WASHINGTON (Reuters) - U.S. cardiovascular disease testing laboratories Health Diagnostics Laboratory Inc (HDL) and Singulex Inc have agreed to pay $48.5 million to settle claims they paid kickbacks and conducted unnecessary testing, the U.S. Department of Justice said on Thursday.
HDL will pay $47 million and Singulex $1.5 million to resolve the allegations. As part of the agreements, neither party admitted liability.
Both U.S. companies were accused of violating the False Claims Act by paying physicians in exchange for patient referrals and billing federal healthcare programs, including Medicare, for medically unnecessary testing, according to court documents.

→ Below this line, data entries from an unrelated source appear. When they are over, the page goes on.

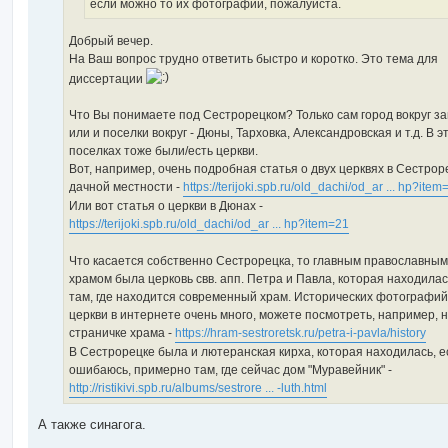
если можно то их фотографии, пожалуйста.
Добрый вечер.
На Ваш вопрос трудно ответить быстро и коротко. Это тема для
диссертации
Что Вы понимаете под Сестрорецком? Только сам город вокруг з
или и поселки вокруг - Дюны, Тарховка, Александровская и т.д. В э
поселках тоже были/есть церкви.
Вот, например, очень подробная статья о двух церквях в Сестрор
дачной местности -
https://terijoki.spb.ru/old_dachi/od_ar ... hp?item
Или вот статья о церкви в Дюнах -
https://terijoki.spb.ru/old_dachi/od_ar ... hp?item=21
Что касается собственно Сестрорецка, то главным православным
храмом была церковь свв. апп. Петра и Павла, которая находилас
там, где находится современный храм. Исторических фотографий
церкви в интернете очень много, можете посмотреть, например, 
страничке храма -
https://hram-sestroretsk.ru/petra-i-pavla/history
В Сестрорецке была и лютеранская кирха, которая находилась, е
ошибаюсь, примерно там, где сейчас дом "Муравейник" -
http://ristikivi.spb.ru/albums/sestrore ... -luth.html
А также синагога.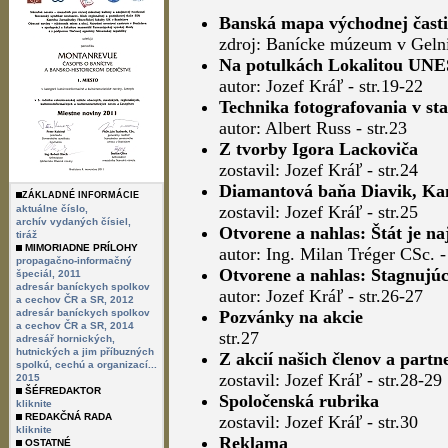
Banská mapa východnej časti 
zdroj: Banícke múzeum v Gelnic
Na potulkách Lokalitou UNES
autor: Jozef Kráľ - str.19-22
Technika fotografovania v st
autor: Albert Russ - str.23
Z tvorby Igora Lackoviča
zostavil: Jozef Kráľ - str.24
Diamantová baňa Diavik, Ka
ZÁKLADNÉ INFORMÁCIE
zostavil: Jozef Kráľ - str.25
aktuálne číslo,
archív vydaných čísiel,
Otvorene a nahlas: Štát je na
tiráž
MIMORIADNE PRÍLOHY
autor: Ing. Milan Tréger CSc. -
propagačno-informačný
Otvorene a nahlas: Stagnujúc
špeciál, 2011
adresár baníckych spolkov
autor: Jozef Kráľ - str.26-27
a cechov ČR a SR, 2012
adresár baníckych spolkov
Pozvánky na akcie
a cechov ČR a SR, 2014
str.27
adresář hornických,
hutnických a jim příbuzných
Z akcií našich členov a partn
spolkú, cechú a organizací...
zostavil: Jozef Kráľ - str.28-29
2015
ŠÉFREDAKTOR
Spoločenská rubrika
kliknite
REDAKČNÁ RADA
zostavil: Jozef Kráľ - str.30
kliknite
Reklama
OSTATNÉ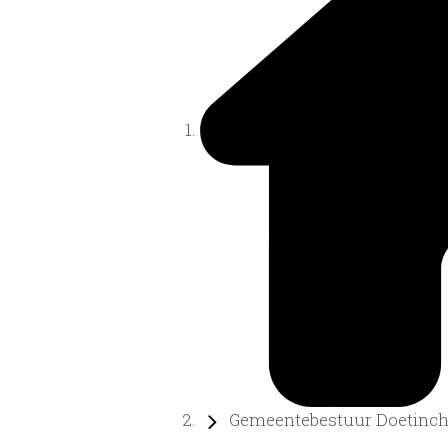
Gemeentebestuur Doetinche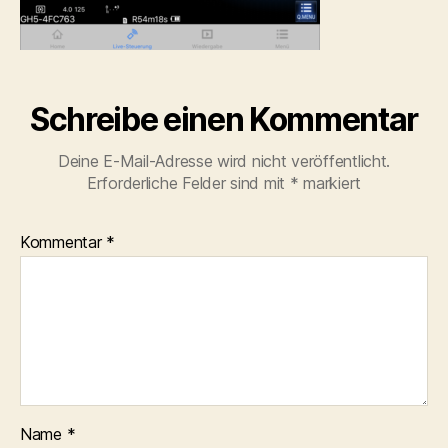
Schreibe einen Kommentar
Deine E-Mail-Adresse wird nicht veröffentlicht.
Erforderliche Felder sind mit
*
markiert
Kommentar
*
Name
*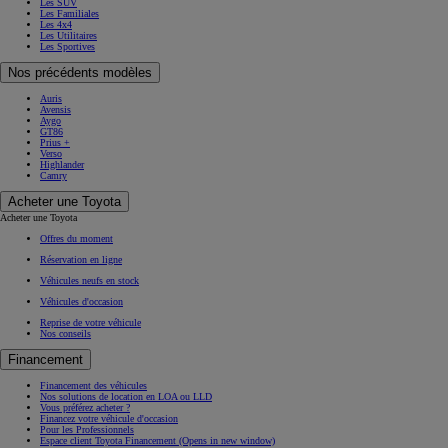
Les SUV
Les Familiales
Les 4x4
Les Utilitaires
Les Sportives
Nos précédents modèles
Auris
Avensis
Aygo
GT86
Prius +
Verso
Highlander
Camry
Acheter une Toyota
Acheter une Toyota
Offres du moment
Réservation en ligne
Véhicules neufs en stock
Véhicules d'occasion
Reprise de votre véhicule
Nos conseils
Financement
Financement des véhicules
Nos solutions de location en LOA ou LLD
Vous préférez acheter ?
Financez votre véhicule d'occasion
Pour les Professionnels
Espace client Toyota Financement
(Opens in new window)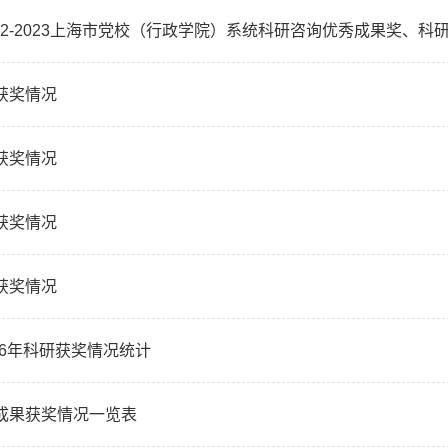
研获奖情况
研获奖情况
研获奖情况
研获奖情况
2016年科研获奖情况统计
研成果获奖情况一览表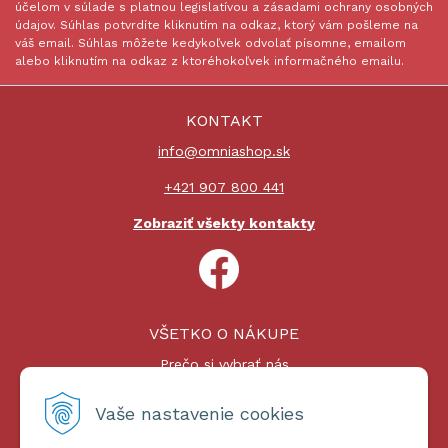
účelom v súlade s platnou legislatívou a zásadami ochrany osobných
údajov. Súhlas potvrdíte kliknutím na odkaz, ktorý vám pošleme na
váš email. Súhlas môžete kedykoľvek odvolať písomne, emailom
alebo kliknutím na odkaz z ktoréhokoľvek informačného emailu.
KONTAKT
info@omniashop.sk
+421 907 800 441
Zobraziť všekty kontakty
VŠETKO O NÁKUPE
Prečo si vybrať nás
Nákupný proces
Platby a doprava
Vaše nastavenie cookies
Reklamačný poriadok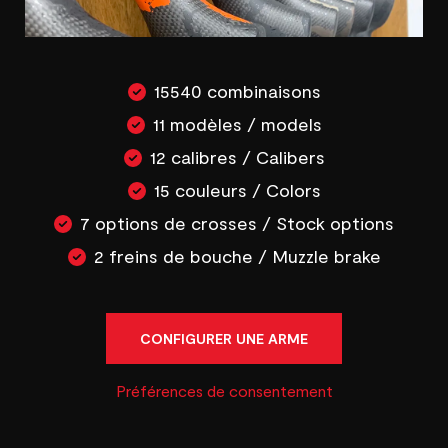
15540 combinaisons
11 modèles / models
12 calibres / Calibers
15 couleurs / Colors
7 options de crosses / Stock options
2 freins de bouche / Muzzle brake
CONFIGURER UNE ARME
Préférences de consentement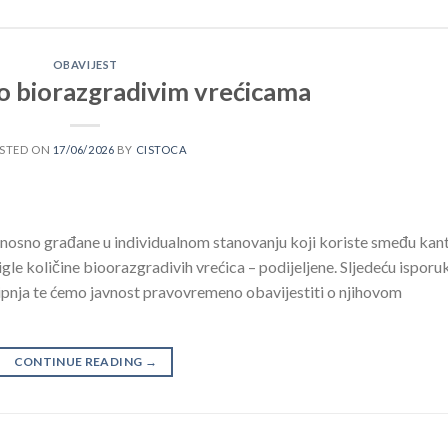
OBAVIJEST
 o biorazgradivim vrećicama
STED ON
17/06/2026
BY
CISTOCA
osno građane u individualnom stanovanju koji koriste smeđu kan
gle količine bioorazgradivih vrećica – podijeljene. Sljedeću isporu
ipnja te ćemo javnost pravovremeno obavijestiti o njihovom
CONTINUE READING
→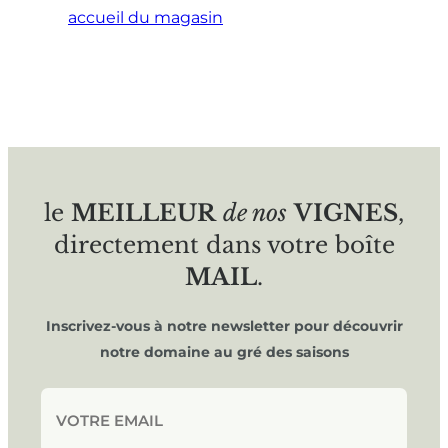
accueil du magasin
le
MEILLEUR
de nos
VIGNES
,
directement dans votre boîte
MAIL
.
Inscrivez-vous à notre newsletter pour découvrir
notre domaine au gré des saisons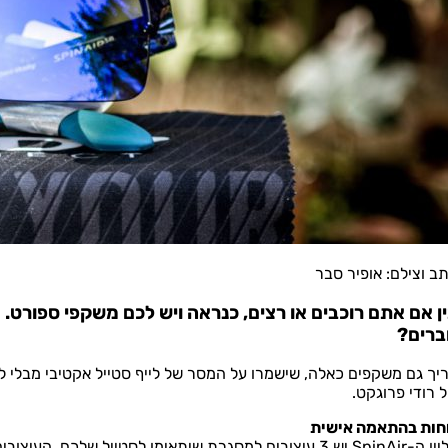
ב וצילם: אופיר סבר
ן אם אתם רוכבים או רצים, כנראה ויש לכם משקפי ספורט. א
ברים?
 רודי פרוגקט.
חות בהתאמה אישית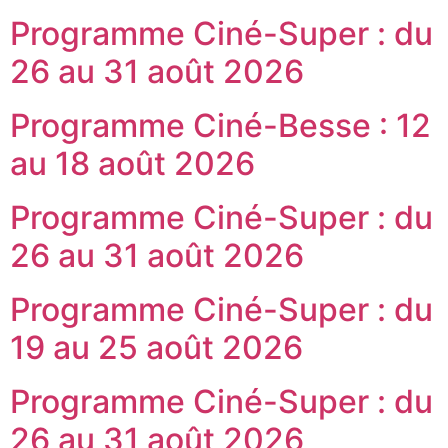
Programme Ciné-Super : du
26 au 31 août 2026
Programme Ciné-Besse : 12
au 18 août 2026
Programme Ciné-Super : du
26 au 31 août 2026
Programme Ciné-Super : du
19 au 25 août 2026
Programme Ciné-Super : du
26 au 31 août 2026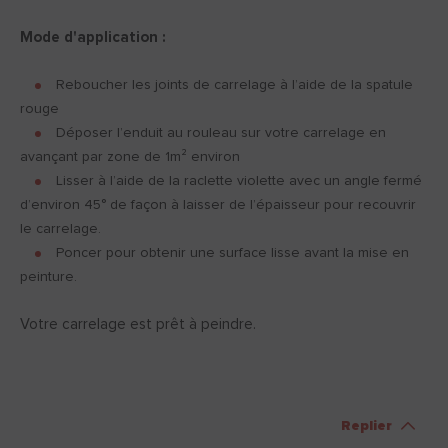
Mode d'application :
Reboucher les joints de carrelage à l’aide de la spatule
rouge
Déposer l’enduit au rouleau sur votre carrelage en
avançant par zone de 1m² environ
Lisser à l’aide de la raclette violette avec un angle fermé
d’environ 45° de façon à laisser de l’épaisseur pour recouvrir
le carrelage.
Poncer pour obtenir une surface lisse avant la mise en
peinture.
Votre carrelage est prêt à peindre.
Replier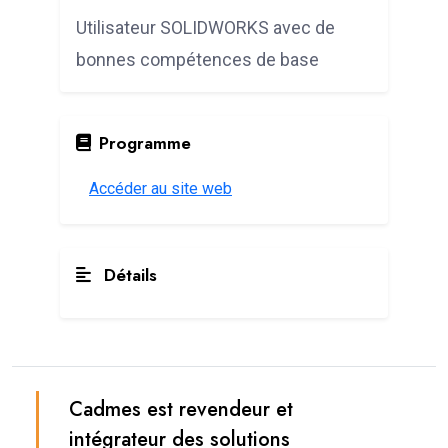
Utilisateur SOLIDWORKS avec de
bonnes compétences de base
Programme
Accéder au site web
Détails
Cadmes est revendeur et
intégrateur des solutions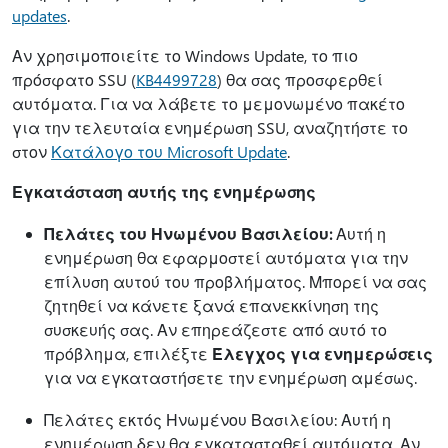
updates
.
Αν χρησιμοποιείτε το Windows Update, το πιο
πρόσφατο SSU (
KB4499728
) θα σας προσφερθεί
αυτόματα. Για να λάβετε το μεμονωμένο πακέτο
για την τελευταία ενημέρωση SSU, αναζητήστε το
στον
Κατάλογο του Microsoft Update
.
Εγκατάσταση αυτής της ενημέρωσης
Πελάτες του Ηνωμένου Βασιλείου:
Αυτή η
ενημέρωση θα εφαρμοστεί αυτόματα για την
επίλυση αυτού του προβλήματος. Μπορεί να σας
ζητηθεί να κάνετε ξανά επανεκκίνηση της
συσκευής σας. Αν επηρεάζεστε από αυτό το
πρόβλημα, επιλέξτε
Έλεγχος για ενημερώσεις
για να εγκαταστήσετε την ενημέρωση αμέσως.
Πελάτες εκτός Ηνωμένου Βασιλείου: Αυτή η
ενημέρωση δεν θα εγκατασταθεί αυτόματα. Αν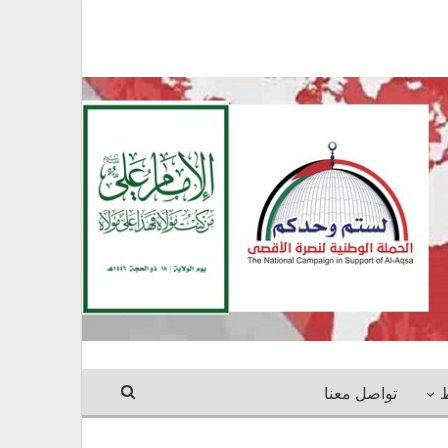
ط
تواصل معنا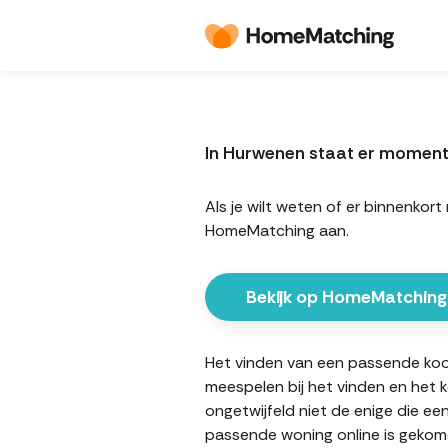
In Hurwenen staat er moment
Als je wilt weten of er binnenko
HomeMatching aan.
Bekijk op HomeMatching
Het vinden van een passende koopw
meespelen bij het vinden en het 
ongetwijfeld niet de enige die ee
passende woning online is gekome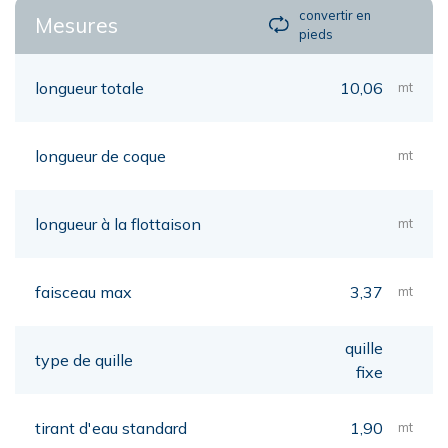
convertir en
Mesures
pieds
longueur totale
10,06
mt
longueur de coque
mt
longueur à la flottaison
mt
faisceau max
3,37
mt
quille
type de quille
fixe
tirant d'eau standard
1,90
mt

HDL and Singulex did not immediately respond to requests for comment.
The alleged conduct took place at HDL between November 2008 and January 2015, while claims against Singulex covered the period from January 2010 to October 2014.
Doctors were paid between $10 and $17 for each patient they referred to the companies for blood tests, prosecutors alleged.
As part of the settlement, the two companies also agreed to enter separate agreements with the Department of Health and Human Services’ Office of Inspector General, designed to improve review procedures to prevent such conduct happening again, court documents show.
Four whistleblowers filed the lawsuits. Under the False Claims Act, private individuals can do so on behalf of the U.S. government and are due a share of the proceeds recovered. The amount each will get is yet to be determined, the Department of Justice said.
Since January 2009, more than $23.9 billion has been recovered through False Claims Act cases, including more than $15.2 billion from cases involving fraud against federal health care programs, according to the Department of Justice.